Imagine compiler internals - a story

Manu Gunther, Ale Gadea

Imagine Compilers Team

The problem

Before joining this project, we worked on building several compilers and implementing domain specific languages (DSLs). In all those projects, the problem to solve was more or less the same: one studies with precision the domain, then distinguishes which are the relevant components of the problem to define the syntax of the DSL, and picks a target language to give meaning/semantics to the syntax constructions.

The idea of the Imagine compiler was from the beginning ambitious: we had to capture the concepts present in any web application, define a good representation of them via some kind of DSL and then translate it to human-readable code for different frameworks. This is no easy task: although most frameworks are very similar in functionality, each one has its own idiosyncrasies, its own way of organizing components, its own representation of different concepts, etc. So, some of the challenges in comparison with our well-known recipe was that:

  • we don’t only use the target language to give semantics, but also as a kind of scaffolding for the developer to learn and build on top of this. The implications of this are, as we already mentioned, the code must be a good-quality, exemplary, human-readable code.

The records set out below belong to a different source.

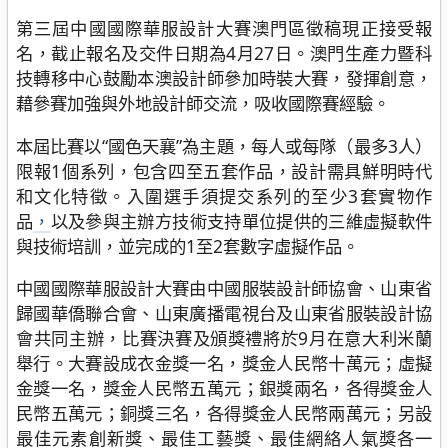
第三屆中國國際華服設計大賽澳門區徵稿現正接受報
名，截止報名及交件日期為4月27日。澳門生產力暨科
技轉移中心鼓勵本澳設計師參加時裝大賽，發揮創意，
藉參賽加強與外地設計師交流，吸收國際賽經驗。
本屆比賽以“國色天襄”為主題，每人或每隊（最多3人）
限報1個系列，包含四至五套作品，設計需具鮮明時代
和文化特徵。入圍選手須提交系列的至少3套實物作
品
，
以及參與主辦方技術支持單位提供的三維虛擬軟件
與技術培訓，並完成的1至2套數字虛擬作品。
中國國際華服設計大賽由中國服裝設計師協會、山東省
歸國華僑聯合會、山東廣播電視台及山東省服裝設計協
會共同主辦，比賽決賽及頒獎禮將於9月在意大利米蘭
舉行。大賽設成衣金獎一名，獎金人民幣十萬元；虛擬
金獎一名，獎金人民幣五萬元；銀獎兩名，各得獎金人
民幣五萬元；銅獎三名，各得獎金人民幣兩萬元；另設
最佳元素創新獎、最佳工藝獎、最佳網絡人氣獎各一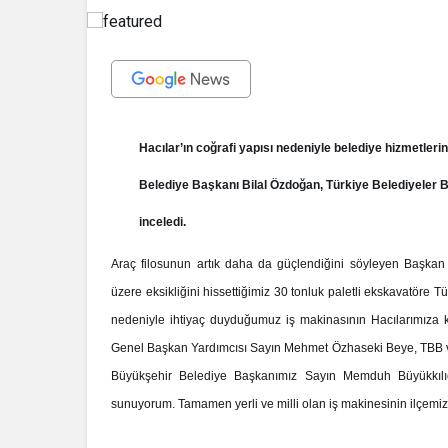
Hacılar’ın coğrafi yapısı nedeniyle belediye hizmetlerin
Belediye Başkanı Bilal Özdoğan, Türkiye Belediyeler Bi
inceledi.
Araç filosunun artık daha da güçlendiğini söyleyen Başkan
üzere eksikliğini hissettiğimiz 30 tonluk paletli ekskavatöre Tür
nedeniyle ihtiyaç duyduğumuz iş makinasının Hacılarımıza 
Genel Başkan Yardımcısı Sayın Mehmet Özhaseki Beye, TBB 
İhale ilanı Ko
Büyükşehir Belediye Başkanımız Sayın Memduh Büyükkılıç
sunuyorum. Tamamen yerli ve milli olan iş makinesinin ilçemize 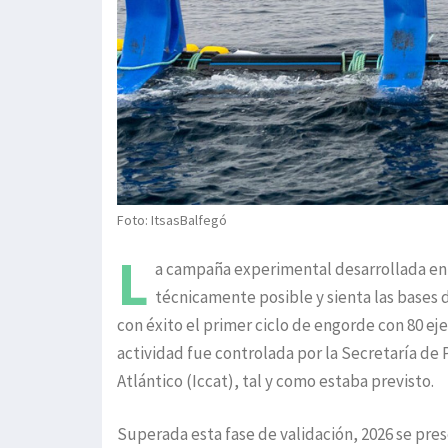
Foto: ItsasBalfegó
L
a campaña experimental desarrollada en 
técnicamente posible y sienta las bases 
con éxito el primer ciclo de engorde con 80 e
actividad fue controlada por la Secretaría de 
Atlántico (Iccat), tal y como estaba previsto.
Superada esta fase de validación, 2026 se pre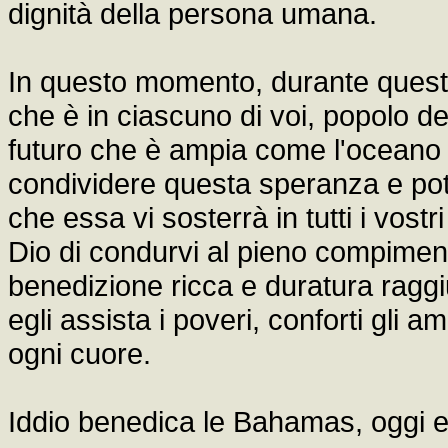
dignità della persona umana.
In questo momento, durante questa
che è in ciascuno di voi, popolo d
futuro che è ampia come l'oceano 
condividere questa speranza e pot
che essa vi sosterrà in tutti i vost
Dio di condurvi al pieno compiment
benedizione ricca e duratura ragg
egli assista i poveri, conforti gli am
ogni cuore.
Iddio benedica le Bahamas, oggi 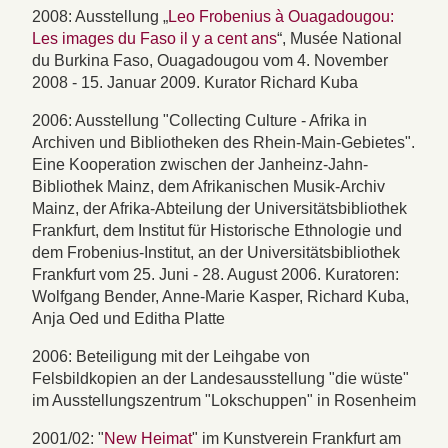
2008: Ausstellung „
Leo Frobenius à Ouagadougou:
Les images du Faso il y a cent ans
“, Musée National
du Burkina Faso, Ouagadougou vom 4. November
2008 - 15. Januar 2009. Kurator Richard Kuba
2006: Ausstellung "Collecting Culture - Afrika in
Archiven und Bibliotheken des Rhein-Main-Gebietes".
Eine Kooperation zwischen der Janheinz-Jahn-
Bibliothek Mainz, dem Afrikanischen Musik-Archiv
Mainz, der Afrika-Abteilung der Universitätsbibliothek
Frankfurt, dem Institut für Historische Ethnologie und
dem Frobenius-Institut, an der Universitätsbibliothek
Frankfurt vom 25. Juni - 28. August 2006. Kuratoren:
Wolfgang Bender, Anne-Marie Kasper, Richard Kuba,
Anja Oed und Editha Platte
2006: Beteiligung mit der Leihgabe von
Felsbildkopien an der Landesausstellung "die wüste"
im Ausstellungszentrum "Lokschuppen" in Rosenheim
2001/02: "
New Heimat
" im Kunstverein Frankfurt am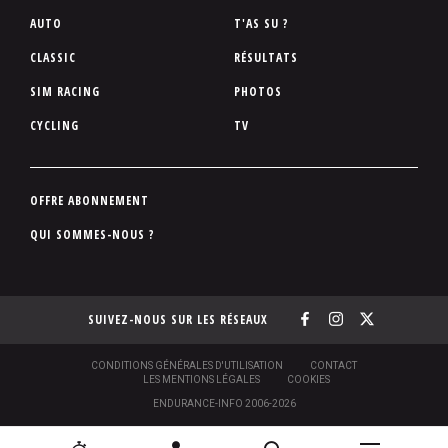
P
AUTO
T'AS SU ?
i
CLASSIC
RÉSULTATS
e
SIM RACING
PHOTOS
d
d
CYCLING
TV
e
p
a
P
OFFRE ABONNEMENT
g
i
QUI SOMMES-NOUS ?
e
e
d
d
SUIVEZ-NOUS SUR LES RÉSEAUX
e
p
a
S
CONDITIONS GÉNÉRALES D'UTILISATION
CONTACT
O
LES MENTIONS LÉGALES
COOKIES
g
U
ENDURANCE-INFO 2006-2026
S
e
-
P
N
N
[
2
C
R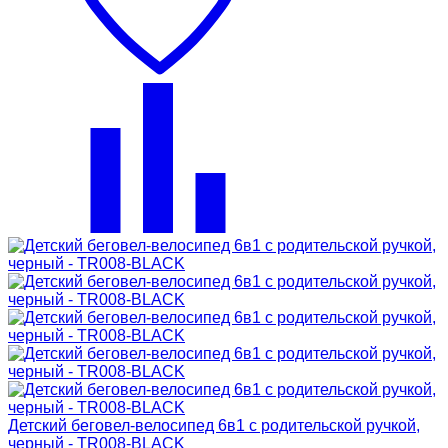
Детский беговел-велосипед 6в1 с родительской ручкой,
черный - TR008-BLACK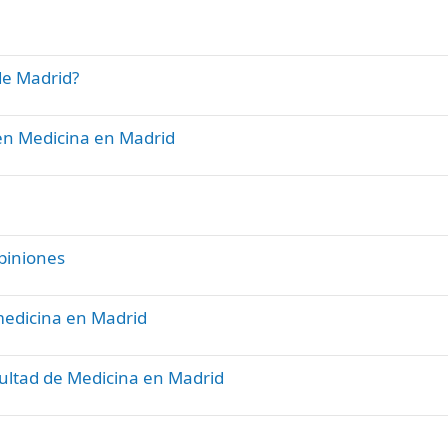
de Madrid?
 en Medicina en Madrid
piniones
medicina en Madrid
cultad de Medicina en Madrid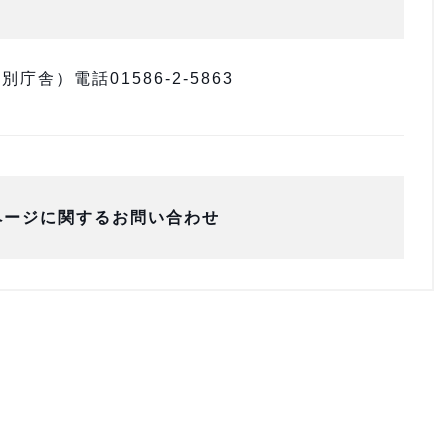
舎）電話01586-2-5863
ページに関するお問い合わせ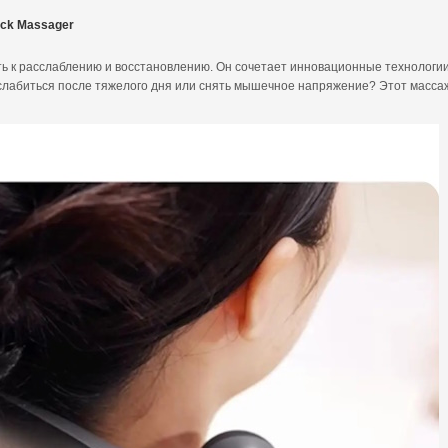
eck Massager
ть к расслаблению и восстановлению. Он сочетает инновационные технологии
слабиться после тяжелого дня или снять мышечное напряжение? Этот масс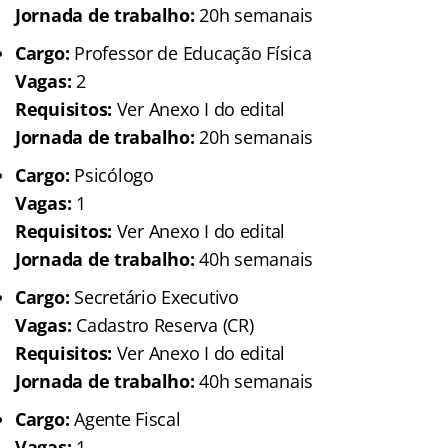
Jornada de trabalho:
20h semanais
Cargo:
Professor de Educação Física
Vagas:
2
Requisitos:
Ver Anexo I do edital
Jornada de trabalho:
20h semanais
Cargo:
Psicólogo
Vagas:
1
Requisitos:
Ver Anexo I do edital
Jornada de trabalho:
40h semanais
Cargo:
Secretário Executivo
Vagas:
Cadastro Reserva (CR)
Requisitos:
Ver Anexo I do edital
Jornada de trabalho:
40h semanais
Cargo:
Agente Fiscal
Vagas:
1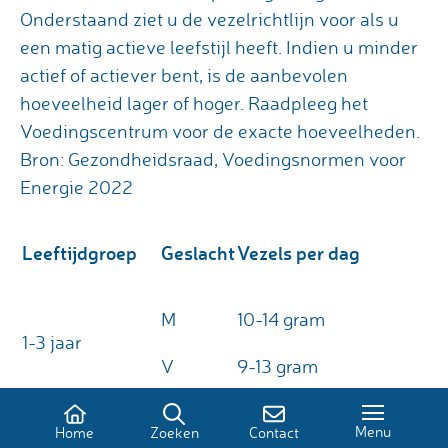
Onderstaand ziet u de vezelrichtlijn voor als u
een matig actieve leefstijl heeft. Indien u minder
actief of actiever bent, is de aanbevolen
hoeveelheid lager of hoger. Raadpleeg het
Voedingscentrum voor de exacte hoeveelheden.
Bron: Gezondheidsraad, Voedingsnormen voor
Energie 2022
Leeftijdgroep
Geslacht
Vezels per dag
M
10-14 gram
1-3 jaar
V
9-13 gram
M
18-23 gram
Menu
Home
Zoeken
Contact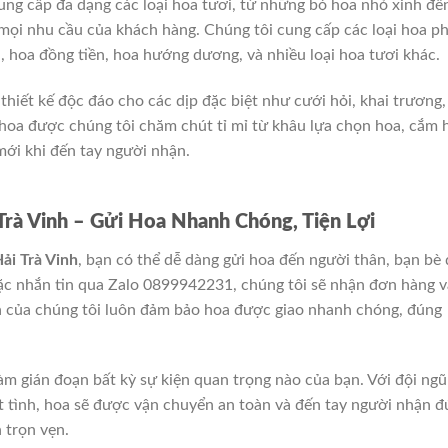
ng cấp đa dạng các loại hoa tươi, từ những bó hoa nhỏ xinh đế
g mọi nhu cầu của khách hàng. Chúng tôi cung cấp các loại hoa p
n, hoa đồng tiền, hoa hướng dương, và nhiều loại hoa tươi khác.
hiết kế độc đáo cho các dịp đặc biệt như cưới hỏi, khai trương,
ó hoa được chúng tôi chăm chút tỉ mỉ từ khâu lựa chọn hoa, cắm 
mới khi đến tay người nhận.
Trà Vinh – Gửi Hoa Nhanh Chóng, Tiện Lợi
ải Trà Vinh
, bạn có thể dễ dàng gửi hoa đến người thân, bạn bè
oặc nhắn tin qua Zalo 0899942231, chúng tôi sẽ nhận đơn hàng v
hoa của chúng tôi luôn đảm bảo hoa được giao nhanh chóng, đúng
àm gián đoạn bất kỳ sự kiện quan trọng nào của bạn. Với đội ngũ
t tình, hoa sẽ được vận chuyển an toàn và đến tay người nhận 
 trọn vẹn.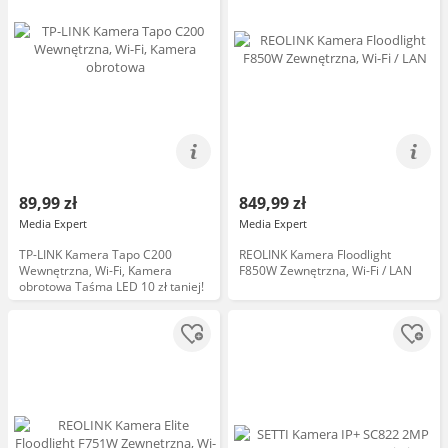
89,99 zł
849,99 zł
Media Expert
Media Expert
TP-LINK Kamera Tapo C200
REOLINK Kamera Floodlight
Wewnętrzna, Wi-Fi, Kamera
F850W Zewnętrzna, Wi-Fi / LAN
obrotowa Taśma LED 10 zł taniej!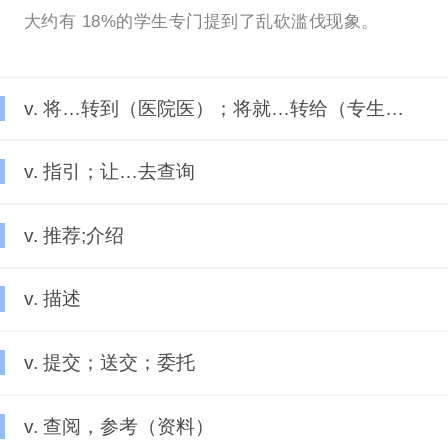
大约有 18%的学生专门提到了乱砍滥伐现象。
v. 将…转到（医院医）；将就…转给（专生）科医
v. 指引；让…去查询
v. 推荐;介绍
v. 描述
v. 提交；送交；委托
v. 查阅，参考（资料）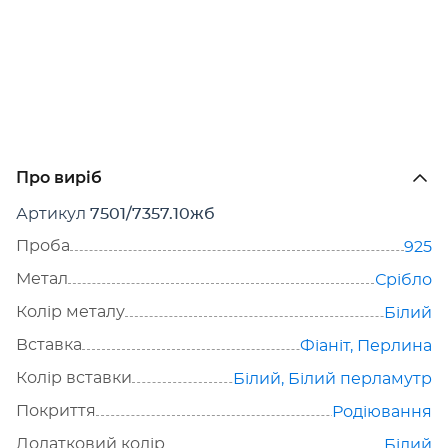
Про виріб
Артикул
7501/7357.10жб
Проба
925
Метал
Срібло
Колір металу
Білий
Вставка
Фіаніт
,
Перлина
Колір вставки
Білий
,
Білий перламутр
Покриття
Родіювання
Додатковий колір
Білий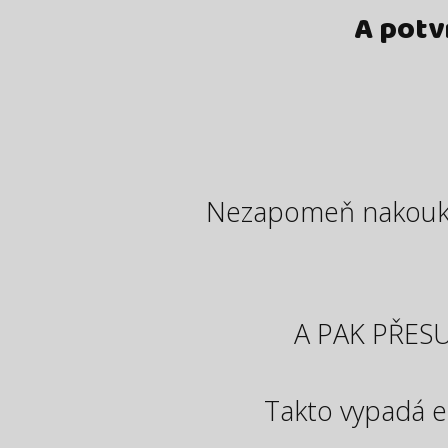
A potv
Nezapomeň nakoukno
A PAK PŘES
Takto vypadá em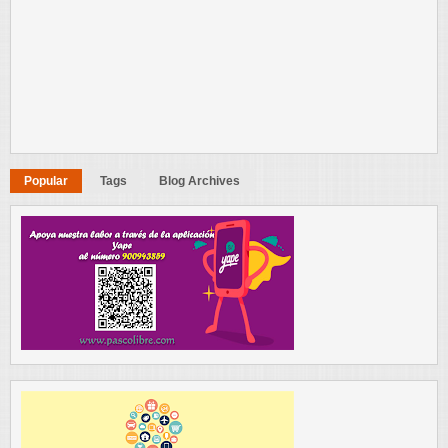
Popular
Tags
Blog Archives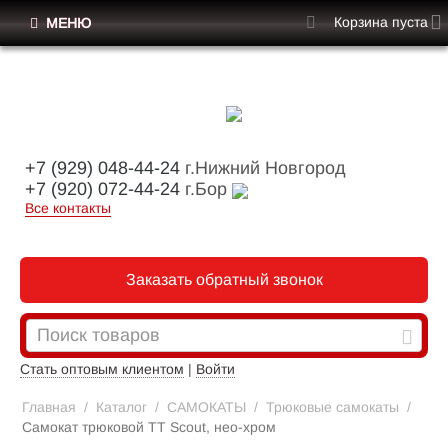
Корзина пуста
МЕНЮ
+7 (929) 048-44-24
г.Нижний Новгород
+7 (920) 072-44-24
г.Бор
Все контакты
Заказать обратный звонок
Стать оптовым клиентом
|
Войти
Главная
/
Каталог
/
САМОКАТЫ
/
Трюковые самокаты
/
Самокат трюковой TT Scout, нео-хром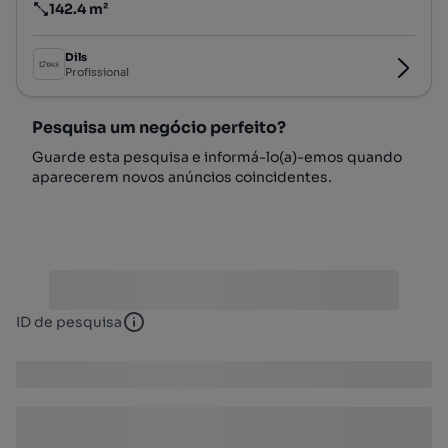
142.4 m²
Preço por metro quadrado
Dils
Profissional
Pesquisa um negócio perfeito?
Guarde esta pesquisa e informá-lo(a)-emos quando
aparecerem novos anúncios coincidentes.
ID de pesquisa
ID de pesquisa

  • we don’t have only one target language, but as many as the universe of developers we want to cover.

Why Haskell?

Our first decision was about the programming language for implementing this code-generator. The possibility to define an Abstract Syntax Tree (AST) and easily inspect each abstract construction (i.e. characteristics of a language with native support of DSL implementations), also run different checks inside a strongly typed context were requirements for us. So, the answer to the question “Which programming language is the best for our task?” came up immediately: we definitely wanted functional programming, and given that we had enough experience with Haskell and is a widely used and supported language, we chose it. Clearly, Haskell has a lot more important features that were very useful on the implementation of the compiler, like total control about the effects on functions, all kind of monads, etc. but this post is about the design of the Imagine compiler and not Haskell publicity.

Compiler phases

Every compiler is divided in different phases. The Imagine compiler is not an exception. From the beginning we decided to define a deep embedding: the imagine specification language consists of a Haskell AST. This specification language captures the different dynamic components of a web application like the datamodels, api endpoints, etc. From this specification, the imagine-compiler produces a complete project in the target framework (for now Django and Node.js).Having an AST gives the ability to define different concrete representations of the source language which will have the same abstract representation. Currently, we support a text representation and a UI based representation.

  • The first compiler phase consists of parsing, here we translate the concrete source representation into the abstract one that we call ImagineSpec. Clearly, for each different concrete representation, we need to define a different parser.

  • Once we have the abstract representation of the source specification, the second phase consists of doing static checks. We want to ensure that any specification produces working code in the supported frameworks, so we perform different checks over the input before generating code. Here, for instance, we do from simple checks like name clashing to some more complex ones like avoiding circular relations, among others.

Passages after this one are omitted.